Boxes of thread adorned the top of the carriage; samples to go back to Jena with her father. He pretended he knew what he was doing, all the time basically repeating what Magdalena had coached him to tell her father, while she sat modestly out of earshot in the carriage, pretending that she hadn't any idea what was going on between the men.

Magdalena was going to take care of negotiating the sale of this first batch, and Tom was perfectly content to leave that part of it up to her. He knew he didn't have a head for business, and she clearly did.

"Well, Pop, what are you going to do for an encore?" Ronald asked, when the carriage was gone.

"Another batch with wool instead of cotton—or maybe linen," he said, vaguely, still basking in the roseate glow of knowing that Magdalena was his, his! 

"Yeah, but the dye we've got isn't going to last forever," Ronald persisted. "Probably not even a year, so what are you going to do for an encore?"

"What'dye think?
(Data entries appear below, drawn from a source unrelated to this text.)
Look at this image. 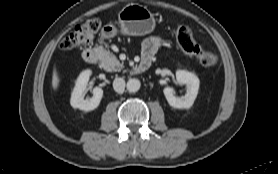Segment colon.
Returning a JSON list of instances; mask_svg holds the SVG:
<instances>
[{
    "label": "colon",
    "mask_w": 278,
    "mask_h": 174,
    "mask_svg": "<svg viewBox=\"0 0 278 174\" xmlns=\"http://www.w3.org/2000/svg\"><path fill=\"white\" fill-rule=\"evenodd\" d=\"M100 27L101 22L95 18L78 24L69 35L62 39L60 49L69 51L77 47L88 45L99 31ZM176 39L181 50L197 58L202 65L212 67L218 63V55L203 48L195 40L189 27L185 25L179 26L176 31Z\"/></svg>",
    "instance_id": "colon-1"
}]
</instances>
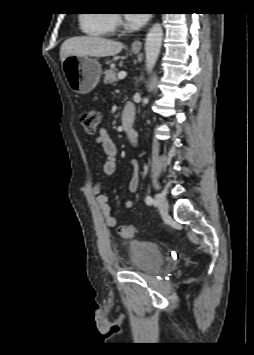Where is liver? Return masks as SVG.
Returning <instances> with one entry per match:
<instances>
[{"label":"liver","instance_id":"6515ba94","mask_svg":"<svg viewBox=\"0 0 254 355\" xmlns=\"http://www.w3.org/2000/svg\"><path fill=\"white\" fill-rule=\"evenodd\" d=\"M123 44L102 37L79 36L64 41L60 48V59L63 62L69 56H114L121 52Z\"/></svg>","mask_w":254,"mask_h":355}]
</instances>
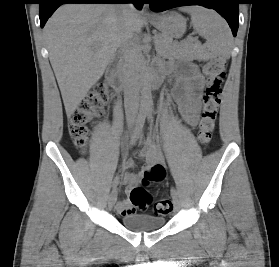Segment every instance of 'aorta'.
<instances>
[{
    "label": "aorta",
    "mask_w": 279,
    "mask_h": 267,
    "mask_svg": "<svg viewBox=\"0 0 279 267\" xmlns=\"http://www.w3.org/2000/svg\"><path fill=\"white\" fill-rule=\"evenodd\" d=\"M142 107L144 109H149L150 105H151V85H150V80L146 77L143 80V84H142Z\"/></svg>",
    "instance_id": "obj_1"
}]
</instances>
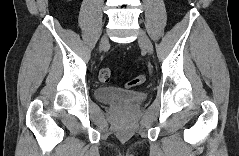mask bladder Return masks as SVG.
<instances>
[{"label":"bladder","instance_id":"1","mask_svg":"<svg viewBox=\"0 0 239 156\" xmlns=\"http://www.w3.org/2000/svg\"><path fill=\"white\" fill-rule=\"evenodd\" d=\"M95 96L100 102L125 101L131 104H139L146 100L145 91H125L115 87H99L95 90Z\"/></svg>","mask_w":239,"mask_h":156}]
</instances>
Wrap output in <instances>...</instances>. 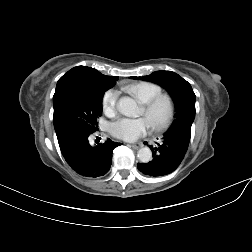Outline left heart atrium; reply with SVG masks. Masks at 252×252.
<instances>
[{
	"label": "left heart atrium",
	"instance_id": "1",
	"mask_svg": "<svg viewBox=\"0 0 252 252\" xmlns=\"http://www.w3.org/2000/svg\"><path fill=\"white\" fill-rule=\"evenodd\" d=\"M149 124L144 117L121 118L110 125V133L125 141H134L143 136Z\"/></svg>",
	"mask_w": 252,
	"mask_h": 252
}]
</instances>
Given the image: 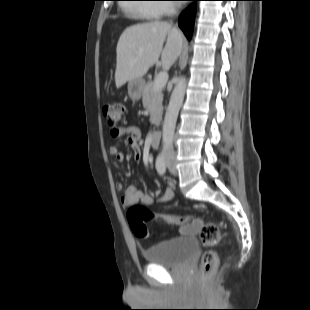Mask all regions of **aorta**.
Instances as JSON below:
<instances>
[{
  "label": "aorta",
  "mask_w": 310,
  "mask_h": 310,
  "mask_svg": "<svg viewBox=\"0 0 310 310\" xmlns=\"http://www.w3.org/2000/svg\"><path fill=\"white\" fill-rule=\"evenodd\" d=\"M186 91V80L184 77L178 78L176 85L170 97L169 105L166 110L163 132H162V142L164 148H169L172 146L176 121L180 107L183 103L184 95Z\"/></svg>",
  "instance_id": "aorta-1"
}]
</instances>
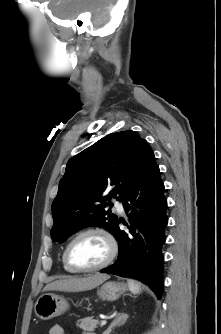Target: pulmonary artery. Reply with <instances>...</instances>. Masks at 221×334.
Here are the masks:
<instances>
[{"instance_id": "1", "label": "pulmonary artery", "mask_w": 221, "mask_h": 334, "mask_svg": "<svg viewBox=\"0 0 221 334\" xmlns=\"http://www.w3.org/2000/svg\"><path fill=\"white\" fill-rule=\"evenodd\" d=\"M114 206H115V208H116V210H117L118 213H120V214L124 213V205H123V203L121 201L116 200L114 202Z\"/></svg>"}]
</instances>
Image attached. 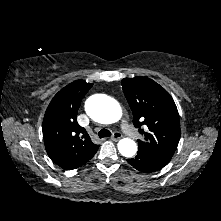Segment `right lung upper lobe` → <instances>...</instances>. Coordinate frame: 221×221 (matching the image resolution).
<instances>
[{
	"label": "right lung upper lobe",
	"instance_id": "obj_1",
	"mask_svg": "<svg viewBox=\"0 0 221 221\" xmlns=\"http://www.w3.org/2000/svg\"><path fill=\"white\" fill-rule=\"evenodd\" d=\"M91 87L84 80L67 85L53 97L44 115L42 130L47 154L66 170L82 166L99 148L77 122L79 106Z\"/></svg>",
	"mask_w": 221,
	"mask_h": 221
}]
</instances>
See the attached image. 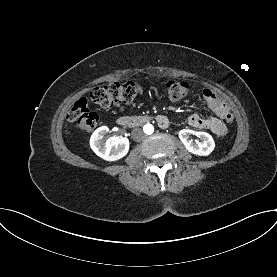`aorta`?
I'll return each instance as SVG.
<instances>
[{"mask_svg":"<svg viewBox=\"0 0 277 277\" xmlns=\"http://www.w3.org/2000/svg\"><path fill=\"white\" fill-rule=\"evenodd\" d=\"M143 131L147 135H151L154 132V126L152 124H146L143 127Z\"/></svg>","mask_w":277,"mask_h":277,"instance_id":"1","label":"aorta"}]
</instances>
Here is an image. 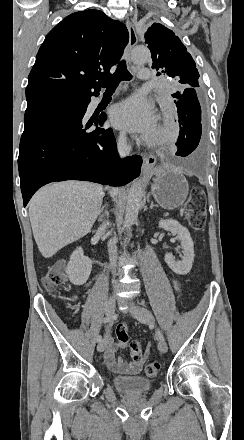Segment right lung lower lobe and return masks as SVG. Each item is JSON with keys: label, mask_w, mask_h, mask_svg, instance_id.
Listing matches in <instances>:
<instances>
[{"label": "right lung lower lobe", "mask_w": 244, "mask_h": 440, "mask_svg": "<svg viewBox=\"0 0 244 440\" xmlns=\"http://www.w3.org/2000/svg\"><path fill=\"white\" fill-rule=\"evenodd\" d=\"M90 100L91 96L82 107L28 103L18 157L24 207L41 186L50 182L84 180L119 186L139 176L142 158L133 155L120 159L112 129L97 127L106 116L88 123L83 120Z\"/></svg>", "instance_id": "right-lung-lower-lobe-1"}]
</instances>
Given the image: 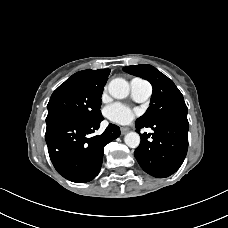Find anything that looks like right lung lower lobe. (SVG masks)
Returning a JSON list of instances; mask_svg holds the SVG:
<instances>
[{"instance_id": "98d812e1", "label": "right lung lower lobe", "mask_w": 228, "mask_h": 228, "mask_svg": "<svg viewBox=\"0 0 228 228\" xmlns=\"http://www.w3.org/2000/svg\"><path fill=\"white\" fill-rule=\"evenodd\" d=\"M103 119L101 115L92 121H63L46 128L50 159L64 178L84 183L98 175L104 146L120 135V128L109 124L101 135L92 137Z\"/></svg>"}]
</instances>
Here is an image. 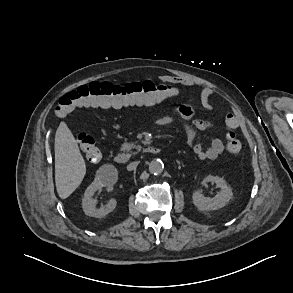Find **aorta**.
I'll return each mask as SVG.
<instances>
[{"label":"aorta","instance_id":"aorta-1","mask_svg":"<svg viewBox=\"0 0 293 293\" xmlns=\"http://www.w3.org/2000/svg\"><path fill=\"white\" fill-rule=\"evenodd\" d=\"M164 170V163L161 159H154L149 164V172L157 175L162 173Z\"/></svg>","mask_w":293,"mask_h":293}]
</instances>
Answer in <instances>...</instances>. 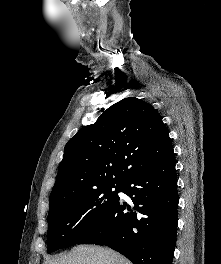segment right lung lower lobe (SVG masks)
Returning a JSON list of instances; mask_svg holds the SVG:
<instances>
[{"mask_svg": "<svg viewBox=\"0 0 221 264\" xmlns=\"http://www.w3.org/2000/svg\"><path fill=\"white\" fill-rule=\"evenodd\" d=\"M132 203L118 201L80 243L106 245L133 264H172L178 224L174 154L122 182Z\"/></svg>", "mask_w": 221, "mask_h": 264, "instance_id": "1", "label": "right lung lower lobe"}]
</instances>
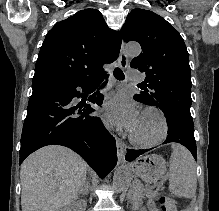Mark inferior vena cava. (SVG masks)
Segmentation results:
<instances>
[{"label": "inferior vena cava", "mask_w": 219, "mask_h": 211, "mask_svg": "<svg viewBox=\"0 0 219 211\" xmlns=\"http://www.w3.org/2000/svg\"><path fill=\"white\" fill-rule=\"evenodd\" d=\"M94 173L95 174H87L86 175V178L88 179L89 183H96L97 182V179L99 178V175H98L99 172L96 170ZM85 186L88 188L90 185L87 183ZM82 191L85 193L87 190L84 188Z\"/></svg>", "instance_id": "602c4592"}]
</instances>
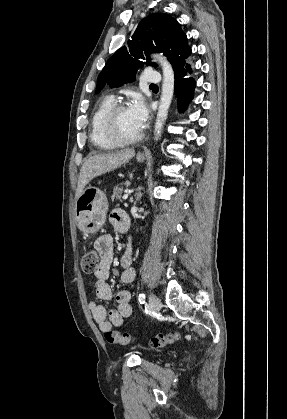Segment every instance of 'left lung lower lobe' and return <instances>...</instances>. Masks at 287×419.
Masks as SVG:
<instances>
[{
	"instance_id": "left-lung-lower-lobe-1",
	"label": "left lung lower lobe",
	"mask_w": 287,
	"mask_h": 419,
	"mask_svg": "<svg viewBox=\"0 0 287 419\" xmlns=\"http://www.w3.org/2000/svg\"><path fill=\"white\" fill-rule=\"evenodd\" d=\"M187 72H191L189 64L176 71L175 74V92L178 98V109L183 111L192 100L195 88V81L192 78H184Z\"/></svg>"
}]
</instances>
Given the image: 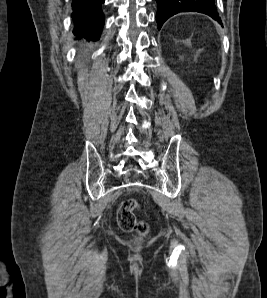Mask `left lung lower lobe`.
Here are the masks:
<instances>
[{"label": "left lung lower lobe", "mask_w": 267, "mask_h": 298, "mask_svg": "<svg viewBox=\"0 0 267 298\" xmlns=\"http://www.w3.org/2000/svg\"><path fill=\"white\" fill-rule=\"evenodd\" d=\"M158 11L156 21L160 30L162 24L179 12H201L209 15L221 24L214 0H156Z\"/></svg>", "instance_id": "left-lung-lower-lobe-1"}]
</instances>
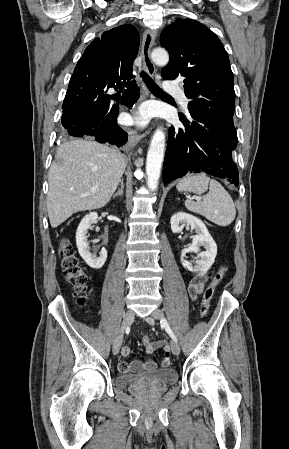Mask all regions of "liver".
<instances>
[{
	"instance_id": "1",
	"label": "liver",
	"mask_w": 289,
	"mask_h": 449,
	"mask_svg": "<svg viewBox=\"0 0 289 449\" xmlns=\"http://www.w3.org/2000/svg\"><path fill=\"white\" fill-rule=\"evenodd\" d=\"M126 168L116 149L91 140L62 144L48 173L47 212L52 228L74 213L105 206Z\"/></svg>"
}]
</instances>
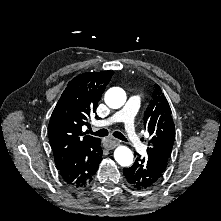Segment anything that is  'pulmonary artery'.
Wrapping results in <instances>:
<instances>
[{"label": "pulmonary artery", "instance_id": "e3ab8cb5", "mask_svg": "<svg viewBox=\"0 0 221 221\" xmlns=\"http://www.w3.org/2000/svg\"><path fill=\"white\" fill-rule=\"evenodd\" d=\"M140 99V95L131 96L123 109L100 121L99 126L107 127L117 122H123L125 133L131 145L138 149L142 154H145V148L137 133L134 122V116L139 106Z\"/></svg>", "mask_w": 221, "mask_h": 221}]
</instances>
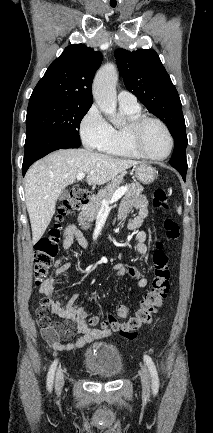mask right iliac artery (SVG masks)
<instances>
[{"mask_svg":"<svg viewBox=\"0 0 213 433\" xmlns=\"http://www.w3.org/2000/svg\"><path fill=\"white\" fill-rule=\"evenodd\" d=\"M58 361L55 360L52 365L50 366V369L48 371V376H47V388L49 391L52 390V386H53V380H54V375H55V369L57 366Z\"/></svg>","mask_w":213,"mask_h":433,"instance_id":"82829eb1","label":"right iliac artery"}]
</instances>
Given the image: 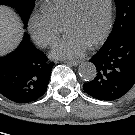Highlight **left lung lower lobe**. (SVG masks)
<instances>
[{
  "instance_id": "1",
  "label": "left lung lower lobe",
  "mask_w": 135,
  "mask_h": 135,
  "mask_svg": "<svg viewBox=\"0 0 135 135\" xmlns=\"http://www.w3.org/2000/svg\"><path fill=\"white\" fill-rule=\"evenodd\" d=\"M90 61L97 74L83 84L87 94L104 101L125 95L135 84V27L124 36L107 40Z\"/></svg>"
}]
</instances>
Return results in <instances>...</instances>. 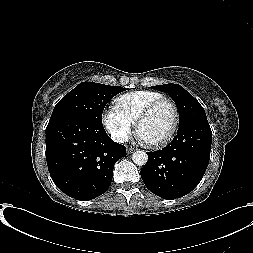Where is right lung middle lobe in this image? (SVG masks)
<instances>
[{"label": "right lung middle lobe", "mask_w": 253, "mask_h": 253, "mask_svg": "<svg viewBox=\"0 0 253 253\" xmlns=\"http://www.w3.org/2000/svg\"><path fill=\"white\" fill-rule=\"evenodd\" d=\"M125 90L120 86L82 82L56 104L50 119L74 115L102 124V113L107 102Z\"/></svg>", "instance_id": "1"}]
</instances>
He'll come up with something!" Frank countered, punching Ronald's arm. "After all, he made LSD by the gallon in the sixties! How hard can it be to come up with dye?"

"Dammit, I didn't make it by the gallon, it was a sacra—" he began, but all that reading up on dyes and mordants was still in the forefront of his mind, and Ronald's question suddenly made his brain lurch down another path.

Coal-tar dyes . . . Victorian coal-tar dyes . . . ummm. Reds, purples, good god, mauve! Damn! What a great way to get Porter to put a smoke-scrubber on the power-plant stack, a profit out of selling me the acid and the tars! Eco-sound and profitable! Oh, man that's not all—coal-tar salve, microscopy stains—Doc will canonize me—by god, I'm going to convert Grantville to Green yet!

He heard himself start to chuckle with glee, and the boys stopped their roughhousing to stare at him.

"You're right!" he said cheerfully, lengthening his steps into a stride as he headed for the dome, already planning his next course of research. "I made LSD in the sixties! How much harder can it be?"